東日本大震災でお店を流され、仮設住宅の中で周囲の支援を仰ぎながらも営業を再開されたママ。しかし、立ち退き期限が迫った今、再建資金が足りないという深刻な問題に直面しているという現実を柱に、これまでのこのお店の歴史を辿ることでママの魅力をあぶり出し、更には震災の恐ろしさ、その後の復興状況までが見えてくる全16頁にわたるじっくりとしたリポート。
これだけでも読む価値があると思いますが、それだけでは終わりません。
水没から完全復活された宮城・気仙沼のヴァンガードさん、震災復興の一助になればと開業された宮城・栗原のカフェ・コロボックルさん、店主を失ったお店を引き継がれた宮城・名取のコーヒー&セッション パブロさんという3軒を取り上げておられますが、その共通点はあの震災でジャズ喫茶を始めることになったマスター達の存在。それぞれの人生の大きな変化が描かれ、人間の物語としてもとても興味深いものでした。

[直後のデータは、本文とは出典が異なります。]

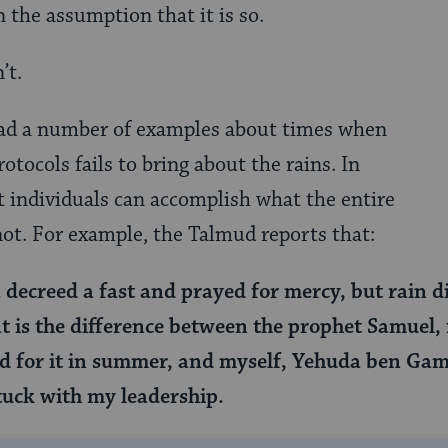
 the assumption that it is so.
’t.
ead a number of examples about times when
rotocols fails to bring about the rains. In
 individuals can accomplish what the entire
not. For example, the Talmud reports that:
decreed a fast and prayed for mercy, but rain d
 is the difference between the prophet Samuel, 
 for it in summer, and myself, Yehuda ben Gaml
stuck with my leadership.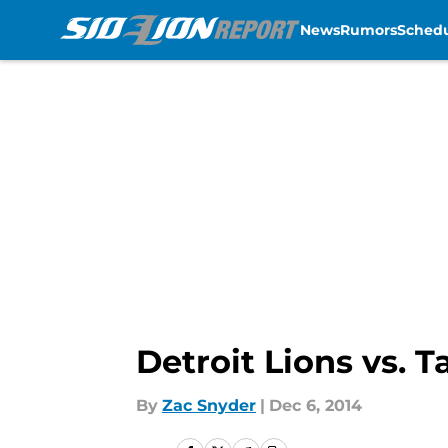
News
Rumors
Sched
Skip to main content
Detroit Lions vs. 
By
Zac Snyder
|
Dec 6, 2014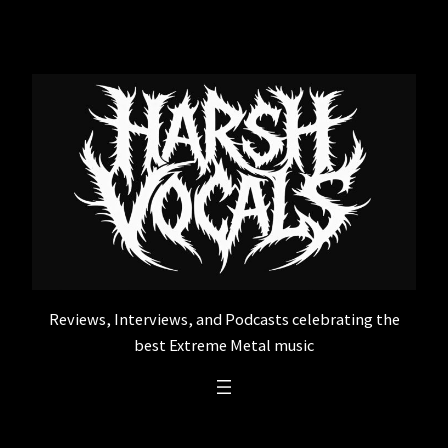
Skip
to
content
Reviews, Interviews, and Podcasts celebrating the
best Extreme Metal music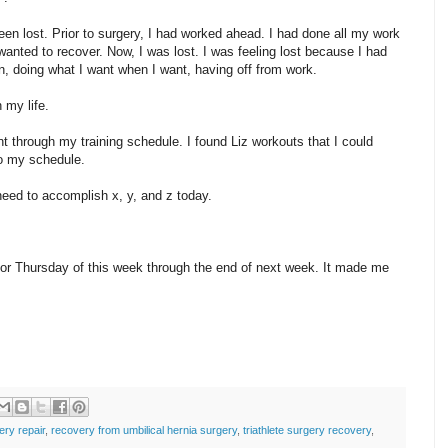
een lost. Prior to surgery, I had worked ahead. I had done all my work
wanted to recover. Now, I was lost. I was feeling lost because I had
un, doing what I want when I want, having off from work.
 my life.
t through my training schedule. I found Liz workouts that I could
to my schedule.
need to accomplish x, y, and z today.
g for Thursday of this week through the end of next week. It made me
ery repair
,
recovery from umbilical hernia surgery
,
triathlete surgery recovery
,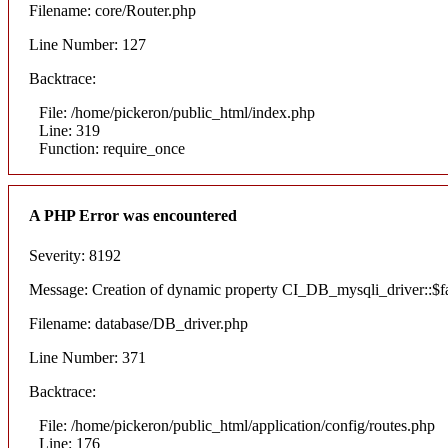
Filename: core/Router.php
Line Number: 127
Backtrace:
File: /home/pickeron/public_html/index.php
Line: 319
Function: require_once
A PHP Error was encountered
Severity: 8192
Message: Creation of dynamic property CI_DB_mysqli_driver::$fai
Filename: database/DB_driver.php
Line Number: 371
Backtrace:
File: /home/pickeron/public_html/application/config/routes.php
Line: 176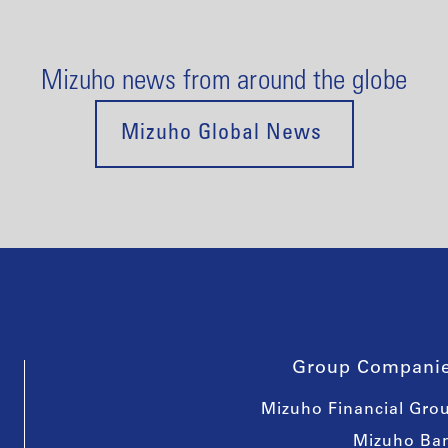
Mizuho news from around the globe
Mizuho Global News
Group Compani
Mizuho Financial Gro
Mizuho Ba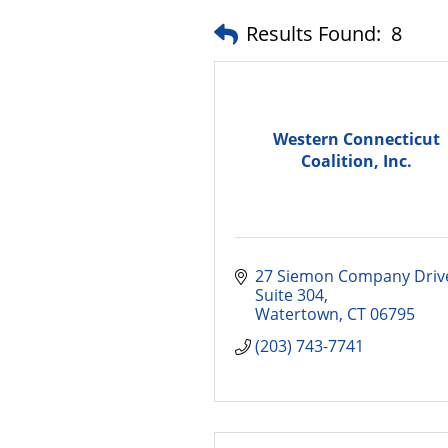
Results Found:
8
Western Connecticut
Coalition, Inc.
27 Siemon Company Driv
Suite 304
Watertown
CT
06795
(203) 743-7741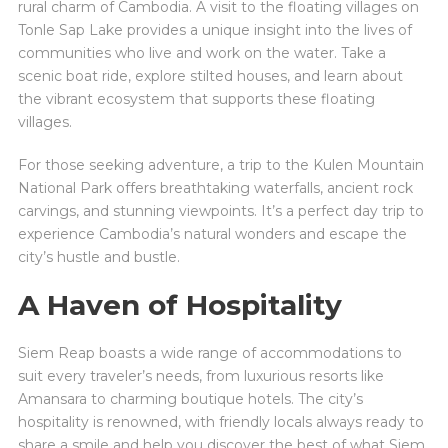
rural charm of Cambodia. A visit to the floating villages on
Tonle Sap Lake provides a unique insight into the lives of
communities who live and work on the water. Take a
scenic boat ride, explore stilted houses, and learn about
the vibrant ecosystem that supports these floating
villages.
For those seeking adventure, a trip to the Kulen Mountain
National Park offers breathtaking waterfalls, ancient rock
carvings, and stunning viewpoints. It’s a perfect day trip to
experience Cambodia’s natural wonders and escape the
city’s hustle and bustle.
A Haven of Hospitality
Siem Reap boasts a wide range of accommodations to
suit every traveler’s needs, from luxurious resorts like
Amansara to charming boutique hotels. The city’s
hospitality is renowned, with friendly locals always ready to
share a smile and help you discover the best of what Siem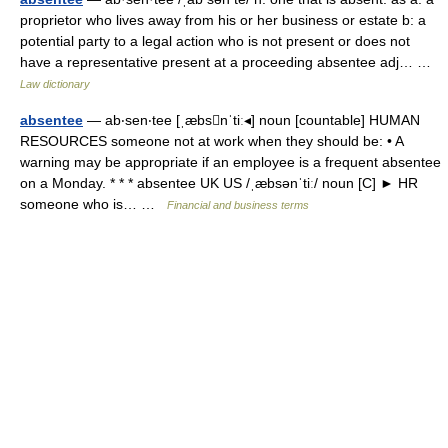
proprietor who lives away from his or her business or estate b: a
potential party to a legal action who is not present or does not
have a representative present at a proceeding absentee adj… …
Law dictionary
absentee
— ab‧sen‧tee [ˌæbsnˈtiː◂] noun [countable] HUMAN
RESOURCES someone not at work when they should be: • A
warning may be appropriate if an employee is a frequent absentee
on a Monday. * * * absentee UK US /ˌæbsənˈtiː/ noun [C] ► HR
someone who is… …
Financial and business terms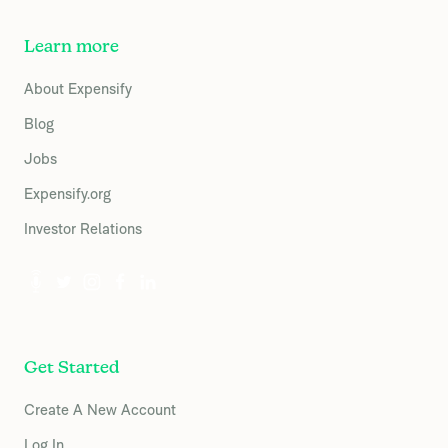
Learn more
About Expensify
Blog
Jobs
Expensify.org
Investor Relations
Get Started
Create A New Account
Log In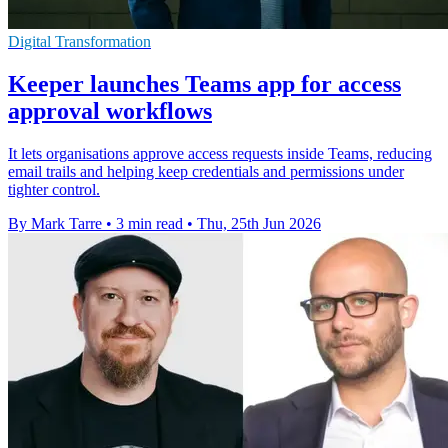
Digital Transformation
Keeper launches Teams app for access
approval workflows
It lets organisations approve access requests inside Teams, reducing
email trails and helping keep credentials and permissions under
tighter control.
By Mark Tarre
•
3 min read
•
Thu, 25th Jun 2026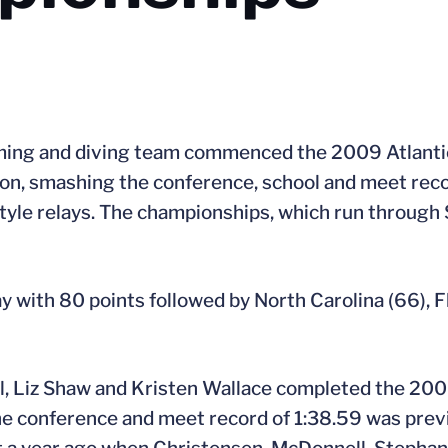
ming and diving team commenced the 2009 Atlanti
n, smashing the conference, school and meet recor
yle relays. The championships, which run through 
y with 80 points followed by North Carolina (66), F
, Liz Shaw and Kristen Wallace completed the 200 
e conference and meet record of 1:38.59 was previ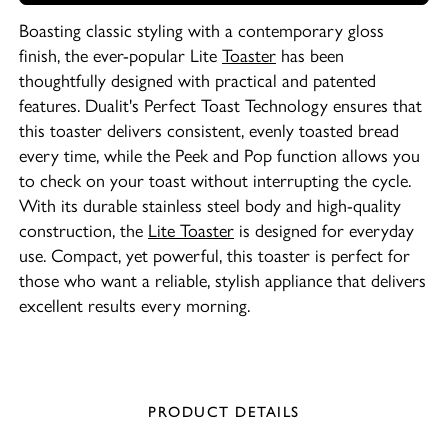
Boasting classic styling with a contemporary gloss
finish, the ever-popular Lite
Toaster
has been
thoughtfully designed with practical and patented
features. Dualit's Perfect Toast Technology ensures that
this toaster delivers consistent, evenly toasted bread
every time, while the Peek and Pop function allows you
to check on your toast without interrupting the cycle.
With its durable stainless steel body and high-quality
construction, the
Lite Toaster
is designed for everyday
use. Compact, yet powerful, this toaster is perfect for
those who want a reliable, stylish appliance that delivers
excellent results every morning.
PRODUCT DETAILS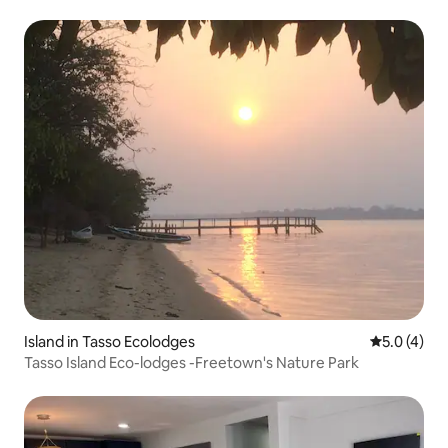
Island in Tasso Ecolodges
5.0 out of 
5.0 (4)
Tasso Island Eco-lodges -Freetown's Nature Park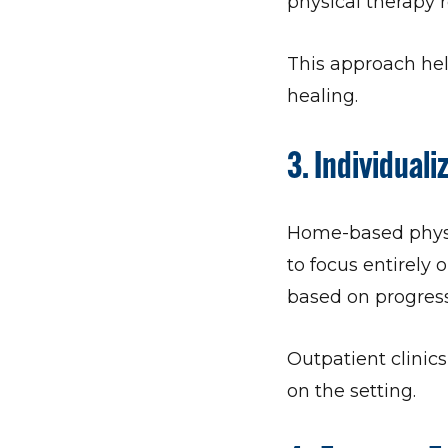
physical therapy r
This approach help
healing.
3.
Individuali
Home-based physic
to focus entirely 
based on progress,
Outpatient clinic
on the setting.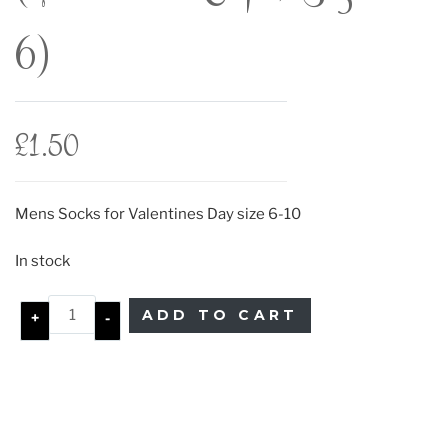
6)
£
1.50
Mens Socks for Valentines Day size 6-10
In stock
ADD TO CART
+
-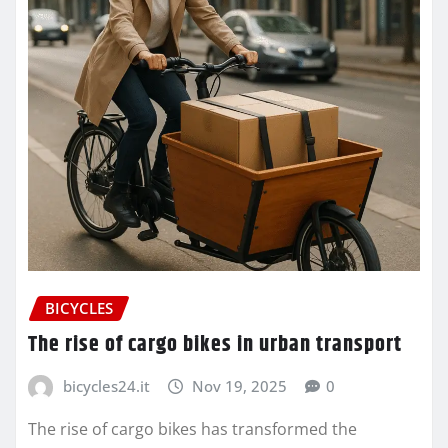
BICYCLES
The rise of cargo bikes in urban transport
bicycles24.it
Nov 19, 2025
0
The rise of cargo bikes has transformed the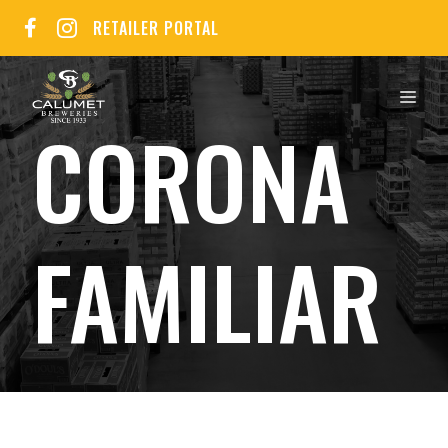
Skip
RETAILER PORTAL
to
content
MEN
CORONA
FAMILIAR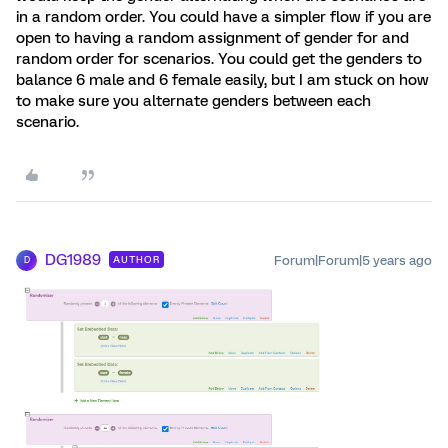
in a random order. You could have a simpler flow if you are
open to having a random assignment of gender for and
random order for scenarios. You could get the genders to
balance 6 male and 6 female easily, but I am stuck on how
to make sure you alternate genders between each
scenario.
DG1989
Forum|Forum|5 years ago
AUTHOR
D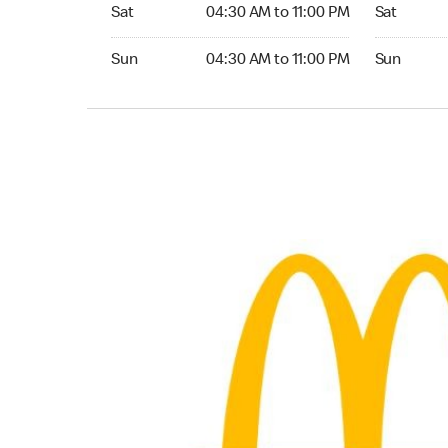
Saturday 04:30 AM to 11:00 PM
Saturday 0
Sat
04:30 AM to 11:00 PM
Sat
Sunday 04:30 AM to 11:00 PM
Sunday 04:
Sun
04:30 AM to 11:00 PM
Sun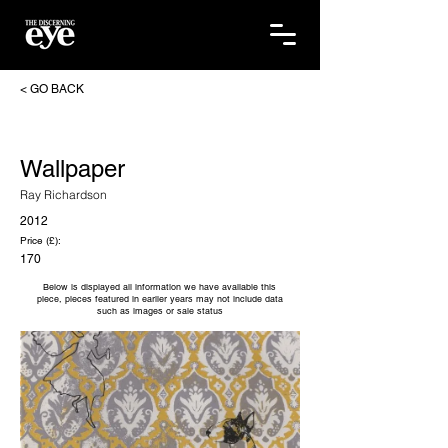
< GO BACK
Wallpaper
Ray Richardson
2012
Price (£):
170
Below is displayed all information we have available this
piece, pieces featured in earlier years may not include data
such as images or sale status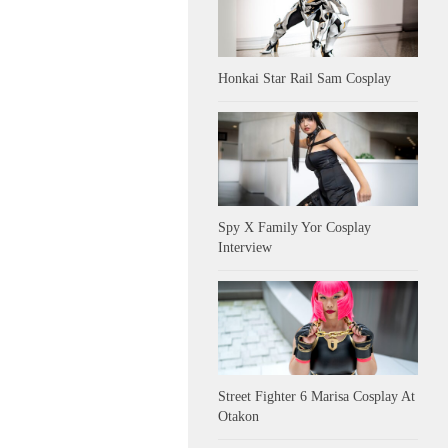
Honkai Star Rail Sam Cosplay
Spy X Family Yor Cosplay
Interview
Street Fighter 6 Marisa Cosplay At
Otakon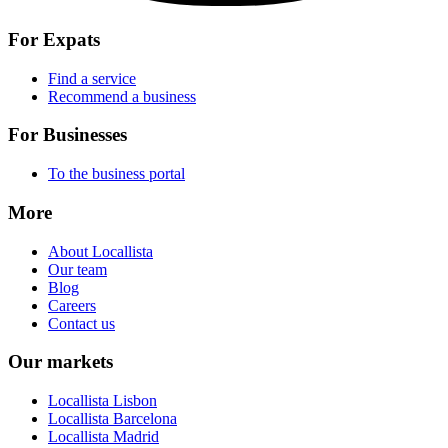
For Expats
Find a service
Recommend a business
For Businesses
To the business portal
More
About Locallista
Our team
Blog
Careers
Contact us
Our markets
Locallista Lisbon
Locallista Barcelona
Locallista Madrid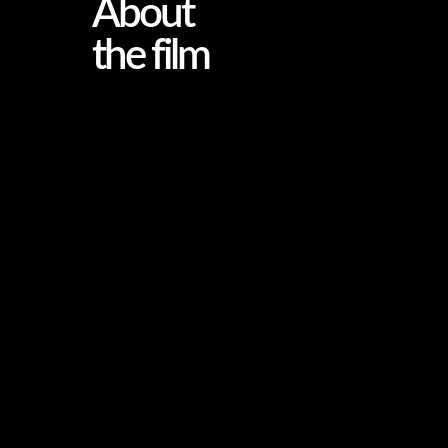
About
the film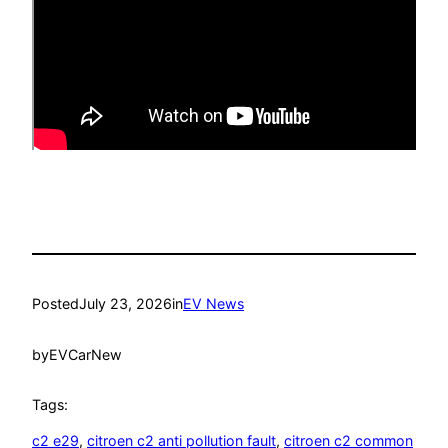
Posted
July 23, 2026
in
EV News
by
EVCarNew
Tags:
c2 e29
, 
citroen c2 anti pollution fault
, 
citroen c2 common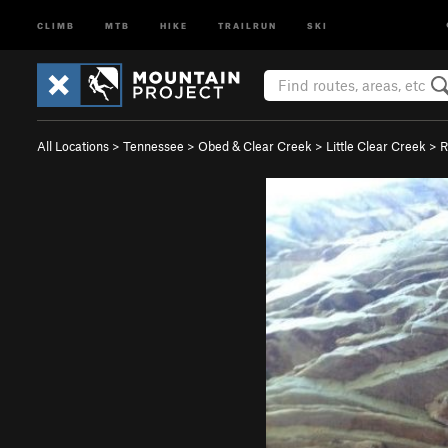
CLIMB
MTB
HIKE
TRAILRUN
SKI
All Locations
>
Tennessee
>
Obed & Clear Creek
>
Little Clear Creek
>
R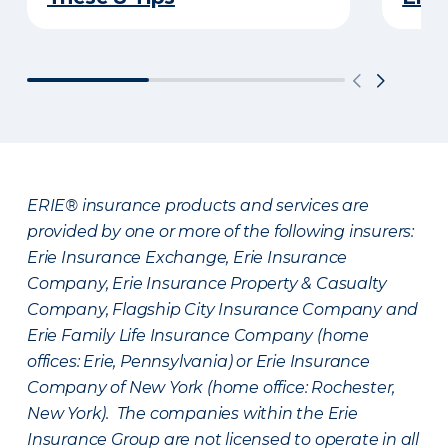
ERIE® insurance products and services are
provided by one or more of the following insurers:
Erie Insurance Exchange, Erie Insurance
Company, Erie Insurance Property & Casualty
Company, Flagship City Insurance Company and
Erie Family Life Insurance Company (home
offices: Erie, Pennsylvania) or Erie Insurance
Company of New York (home office: Rochester,
New York). The companies within the Erie
Insurance Group are not licensed to operate in all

加えて、このヴァンガードさんの店内写真等、ずっと眺めていても飽きないきれいで味わい深い写真や、岩手・一関の名店ベイシーを起点としたジャズ・スポットのめぐり方を例示することで東北ジャズ喫茶巡りに誘われた編集後記等々、本当に色んな魅力が満載。
また、売上の内、半額の500円は、ジャズタイム ジョニー再建募金に寄付されるというこの1冊。ご興味のある方はこちらの楠瀬さんのサイトをご覧くださいませ。
また、ジャズタイムジョニーさんの復興支援サイトはこちらですので、併せて紹介しておきます。
尚、この対談が行われたのは、名古屋・本山にあるJazz & Coffee Days(デイズ)さん。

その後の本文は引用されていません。